Yes, I think this is the suspicion. That the concept of grandmother is an SDR i.e. it is very robust and the bits in the SDR are not at all representing some other semantic related to grandmother. I’m supposing that other areas are sensitive to parts of the grandmother SDR (i.e. even individual bits) and that can trigger other SDR representing other concepts like “elderly”. While we can as an observer say that bit X of grandmother correlates with “elderly” because it will excite the “elderly” SDR in another area, within the context of the grandmother SDR, we have a unique SDR that is very robust. But I am just playing around, taking wild swings as I learn more about HTM…
One way to look at this is how you would build an encoder for, say, floating point numbers between 0 and 100. Since you have only a finite number of bits to work with, you cannot give every possible number a unique encoding – there will inevitably be overlapping bits between representations.

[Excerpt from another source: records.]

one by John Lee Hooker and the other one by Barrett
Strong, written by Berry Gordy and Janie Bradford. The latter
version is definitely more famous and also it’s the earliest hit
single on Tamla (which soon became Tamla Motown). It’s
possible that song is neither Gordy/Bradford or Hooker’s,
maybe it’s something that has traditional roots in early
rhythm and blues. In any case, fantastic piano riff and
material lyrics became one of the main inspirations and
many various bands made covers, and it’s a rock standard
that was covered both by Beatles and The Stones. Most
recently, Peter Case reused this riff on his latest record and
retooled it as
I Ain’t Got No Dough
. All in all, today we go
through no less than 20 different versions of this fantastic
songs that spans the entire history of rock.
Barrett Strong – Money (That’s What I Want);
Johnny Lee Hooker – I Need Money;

Now you could deal with that by generating the encodings randomly (meaning the overlap between any two encodings would be random), but you might instead want to use the overlap to represent semantic similarities between numbers instead. For example, you might want 2.4 to be more semantically similar to (i.e. more overlapping bits with) 2.5 than, say, 8.2. You could use the overlapping bits in a way where numbers closer to each other have more overlap (and are thus more semantically similar) than numbers which are further away from each other.
In this case, a given bit in an encoding would have some small, fuzzy semantic meaning (“in the vicinity of 2.5”), but that one bit by itself is not necessary to recognize the number 2.5.
That makes sense in for an encoder. I’m less sure that applies to the output of a SP. Intuitively, I would say the spatial location in an SDR is irrelevant once in the network (it becomes relations that matter).
I’ve always seen the purpose of the SP algorithm being to fix sparsity (and sometimes to change the scale up or down) while preserving the ratio of semantics.
True. A property of SDRs is that overlapping bits do not have to be physically close to each other… they just need to overlap. However, there is an interesting relationship between topology and semantics (through hexagonal grids) that I have hinted at a few times on the forum, so just because the SP algorithm shuffled things around, one could reassemble the activity back into topologically relevant encondings purely from the encoded semantics themselves.